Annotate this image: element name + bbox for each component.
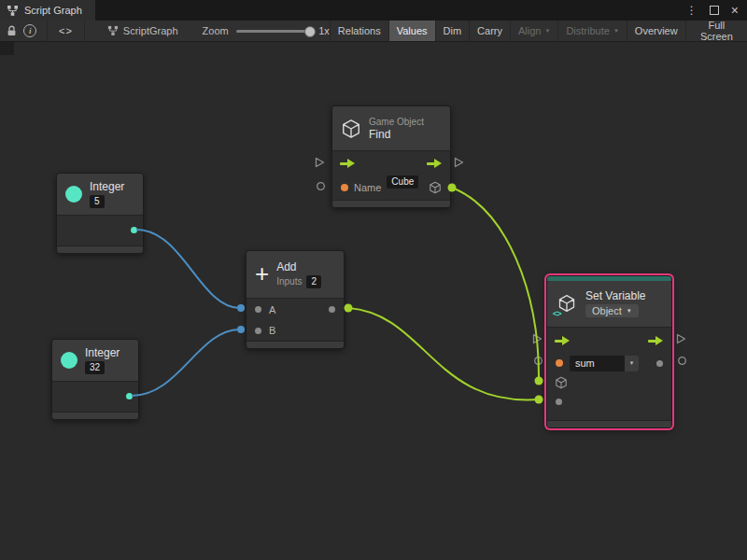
code-toggle-button[interactable]: <> — [47, 21, 85, 41]
node-title: Add — [276, 261, 321, 273]
dropdown-arrow-icon: ▼ — [627, 308, 632, 314]
zoom-slider-fill — [236, 30, 309, 33]
find-node[interactable]: Game Object Find Name Cube — [331, 105, 451, 208]
node-footer — [247, 341, 344, 348]
node-footer — [332, 200, 450, 207]
zoom-label: Zoom — [203, 25, 229, 36]
tab-title: Script Graph — [24, 5, 82, 16]
name-value-field[interactable]: Cube — [387, 175, 418, 189]
add-node[interactable]: + Add Inputs 2 A B — [246, 250, 345, 349]
lock-icon[interactable] — [3, 21, 21, 41]
flow-out-arrow-icon[interactable] — [648, 335, 664, 346]
value-input-port[interactable] — [556, 399, 562, 405]
set-variable-node[interactable]: <> Set Variable Object ▼ sum ▼ — [546, 275, 672, 428]
set-variable-icon: <> — [556, 293, 578, 315]
unity-script-graph-window: Script Graph ⋮ × i <> ScriptGrap — [0, 0, 747, 560]
graph-toolbar: i <> ScriptGraph Zoom 1x Relations Value… — [0, 21, 747, 42]
close-icon[interactable]: × — [731, 0, 739, 21]
gameobject-input-port[interactable] — [555, 376, 568, 389]
value-output-port[interactable] — [677, 356, 687, 366]
output-port-value[interactable] — [656, 360, 663, 367]
node-category: Game Object — [369, 117, 424, 127]
integer-node-2[interactable]: Integer 32 — [51, 339, 139, 420]
graph-asset-icon — [107, 25, 119, 36]
inputs-count-field[interactable]: 2 — [306, 275, 321, 288]
output-port[interactable] — [126, 393, 133, 399]
output-port[interactable] — [131, 227, 137, 233]
node-footer — [52, 412, 138, 419]
relations-button[interactable]: Relations — [330, 21, 388, 41]
node-title: Integer — [90, 181, 124, 193]
add-icon: + — [255, 261, 269, 286]
dim-button[interactable]: Dim — [435, 21, 470, 41]
flow-output-port[interactable] — [454, 157, 464, 168]
dropdown-arrow-icon: ▼ — [629, 360, 635, 366]
gameobject-output-port[interactable] — [429, 181, 442, 194]
node-footer — [57, 245, 143, 253]
output-port-sum[interactable] — [329, 306, 335, 313]
node-footer — [547, 420, 671, 427]
name-input-port[interactable] — [341, 184, 348, 191]
canvas-corner — [0, 41, 14, 55]
node-title: Find — [369, 129, 424, 141]
flow-input-port[interactable] — [532, 333, 543, 344]
node-title: Set Variable — [585, 290, 645, 302]
flow-output-port[interactable] — [676, 333, 686, 344]
flow-in-arrow-icon[interactable] — [555, 335, 571, 346]
gameobject-cube-icon — [341, 119, 361, 139]
tab-script-graph[interactable]: Script Graph — [0, 0, 95, 21]
flow-input-port[interactable] — [315, 157, 325, 168]
maximize-icon[interactable] — [710, 6, 719, 15]
window-controls: ⋮ × — [686, 0, 747, 21]
port-a-label: A — [269, 304, 275, 315]
graph-name-label: ScriptGraph — [123, 25, 178, 36]
input-port-a[interactable] — [255, 306, 261, 313]
dropdown-arrow-icon: ▼ — [613, 28, 619, 34]
distribute-button[interactable]: Distribute ▼ — [557, 21, 626, 41]
value-input-port[interactable] — [316, 181, 326, 191]
info-icon[interactable]: i — [21, 21, 40, 41]
integer-value-field[interactable]: 32 — [85, 361, 105, 374]
node-title: Integer — [85, 347, 120, 359]
integer-icon — [65, 186, 82, 203]
variable-scope-dropdown[interactable]: Object ▼ — [585, 304, 639, 317]
title-bar: Script Graph ⋮ × — [0, 0, 747, 21]
flow-out-arrow-icon[interactable] — [427, 158, 443, 169]
name-param-label: Name — [354, 182, 381, 193]
zoom-slider-handle[interactable] — [304, 26, 316, 37]
graph-name-group[interactable]: ScriptGraph — [107, 25, 178, 36]
value-input-port[interactable] — [533, 356, 543, 366]
port-b-label: B — [269, 325, 275, 336]
dropdown-arrow-icon: ▼ — [544, 28, 550, 34]
zoom-value: 1x — [318, 25, 330, 36]
variable-name-dropdown[interactable]: sum ▼ — [570, 356, 639, 371]
inputs-label: Inputs — [276, 276, 302, 287]
fullscreen-button[interactable]: Full Screen — [685, 21, 747, 41]
script-graph-icon — [7, 5, 19, 17]
values-button[interactable]: Values — [388, 21, 435, 41]
window-menu-icon[interactable]: ⋮ — [686, 0, 698, 21]
variable-name-port[interactable] — [556, 359, 563, 367]
integer-icon — [61, 352, 78, 369]
integer-node-1[interactable]: Integer 5 — [56, 173, 144, 254]
flow-in-arrow-icon[interactable] — [340, 158, 356, 169]
input-port-b[interactable] — [255, 328, 261, 334]
align-button[interactable]: Align ▼ — [510, 21, 557, 41]
carry-button[interactable]: Carry — [469, 21, 510, 41]
overview-button[interactable]: Overview — [627, 21, 685, 41]
integer-value-field[interactable]: 5 — [90, 195, 105, 208]
zoom-slider[interactable] — [236, 30, 313, 33]
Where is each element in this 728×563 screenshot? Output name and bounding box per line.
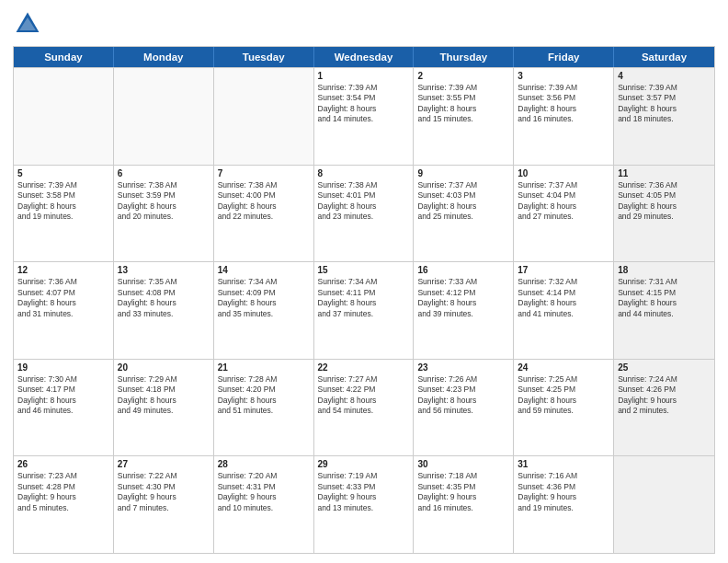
------------------------------------------------------------------------
▶ **Task details**: When you transcribe the entries, reproduce each line exactly and skip any picture.

▶ **Your solution**:
Annotate this image: element name + bbox for each component.
code-toggle-button[interactable]: <> — [47, 21, 85, 41]
node-title: Add — [276, 261, 321, 273]
dropdown-arrow-icon: ▼ — [627, 308, 632, 314]
zoom-slider-fill — [236, 30, 309, 33]
find-node[interactable]: Game Object Find Name Cube — [331, 105, 451, 208]
node-footer — [247, 341, 344, 348]
node-footer — [332, 200, 450, 207]
zoom-label: Zoom — [203, 25, 229, 36]
tab-title: Script Graph — [24, 5, 82, 16]
name-value-field[interactable]: Cube — [387, 175, 418, 189]
add-node[interactable]: + Add Inputs 2 A B — [246, 250, 345, 349]
lock-icon[interactable] — [3, 21, 21, 41]
flow-out-arrow-icon[interactable] — [648, 335, 664, 346]
value-input-port[interactable] — [556, 399, 562, 405]
set-variable-node[interactable]: <> Set Variable Object ▼ sum ▼ — [546, 275, 672, 428]
set-variable-icon: <> — [556, 293, 578, 315]
unity-script-graph-window: Script Graph ⋮ × i <> ScriptGrap — [0, 0, 747, 560]
graph-toolbar: i <> ScriptGraph Zoom 1x Relations Value… — [0, 21, 747, 42]
close-icon[interactable]: × — [731, 0, 739, 21]
gameobject-input-port[interactable] — [555, 376, 568, 389]
value-output-port[interactable] — [677, 356, 687, 366]
output-port-value[interactable] — [656, 360, 663, 367]
node-category: Game Object — [369, 117, 424, 127]
integer-node-2[interactable]: Integer 32 — [51, 339, 139, 420]
graph-asset-icon — [107, 25, 119, 36]
inputs-count-field[interactable]: 2 — [306, 275, 321, 288]
output-port[interactable] — [126, 393, 133, 399]
output-port[interactable] — [131, 227, 137, 233]
node-footer — [52, 412, 138, 419]
relations-button[interactable]: Relations — [330, 21, 388, 41]
node-title: Integer — [90, 181, 124, 193]
add-icon: + — [255, 261, 269, 286]
dim-button[interactable]: Dim — [435, 21, 470, 41]
flow-output-port[interactable] — [454, 157, 464, 168]
dropdown-arrow-icon: ▼ — [629, 360, 635, 366]
gameobject-output-port[interactable] — [429, 181, 442, 194]
node-footer — [57, 245, 143, 253]
output-port-sum[interactable] — [329, 306, 335, 313]
node-footer — [547, 420, 671, 427]
name-input-port[interactable] — [341, 184, 348, 191]
canvas-corner — [0, 41, 14, 55]
node-title: Find — [369, 129, 424, 141]
flow-input-port[interactable] — [532, 333, 543, 344]
node-title: Set Variable — [585, 290, 645, 302]
flow-output-port[interactable] — [676, 333, 686, 344]
flow-in-arrow-icon[interactable] — [555, 335, 571, 346]
gameobject-cube-icon — [341, 119, 361, 139]
tab-script-graph[interactable]: Script Graph — [0, 0, 95, 21]
flow-input-port[interactable] — [315, 157, 325, 168]
maximize-icon[interactable] — [710, 6, 719, 15]
window-controls: ⋮ × — [686, 0, 747, 21]
port-a-label: A — [269, 304, 275, 315]
graph-name-label: ScriptGraph — [123, 25, 178, 36]
input-port-a[interactable] — [255, 306, 261, 313]
dropdown-arrow-icon: ▼ — [613, 28, 619, 34]
distribute-button[interactable]: Distribute ▼ — [557, 21, 626, 41]
value-input-port[interactable] — [316, 181, 326, 191]
info-icon[interactable]: i — [21, 21, 40, 41]
integer-value-field[interactable]: 32 — [85, 361, 105, 374]
node-title: Integer — [85, 347, 120, 359]
integer-icon — [65, 186, 82, 203]
variable-scope-dropdown[interactable]: Object ▼ — [585, 304, 639, 317]
title-bar: Script Graph ⋮ × — [0, 0, 747, 21]
flow-out-arrow-icon[interactable] — [427, 158, 443, 169]
name-param-label: Name — [354, 182, 381, 193]
zoom-slider-handle[interactable] — [304, 26, 316, 37]
graph-name-group[interactable]: ScriptGraph — [107, 25, 178, 36]
value-input-port[interactable] — [533, 356, 543, 366]
port-b-label: B — [269, 325, 275, 336]
dropdown-arrow-icon: ▼ — [544, 28, 550, 34]
zoom-value: 1x — [318, 25, 330, 36]
variable-name-dropdown[interactable]: sum ▼ — [570, 356, 639, 371]
inputs-label: Inputs — [276, 276, 302, 287]
fullscreen-button[interactable]: Full Screen — [685, 21, 747, 41]
script-graph-icon — [7, 5, 19, 17]
values-button[interactable]: Values — [388, 21, 435, 41]
window-menu-icon[interactable]: ⋮ — [686, 0, 698, 21]
variable-name-port[interactable] — [556, 359, 563, 367]
integer-icon — [61, 352, 78, 369]
integer-node-1[interactable]: Integer 5 — [56, 173, 144, 254]
flow-in-arrow-icon[interactable] — [340, 158, 356, 169]
input-port-b[interactable] — [255, 328, 261, 334]
align-button[interactable]: Align ▼ — [510, 21, 557, 41]
carry-button[interactable]: Carry — [469, 21, 510, 41]
overview-button[interactable]: Overview — [627, 21, 685, 41]
integer-value-field[interactable]: 5 — [90, 195, 105, 208]
zoom-slider[interactable] — [236, 30, 313, 33]
Where is each element in this 728×563 screenshot? Output name and bounding box per line.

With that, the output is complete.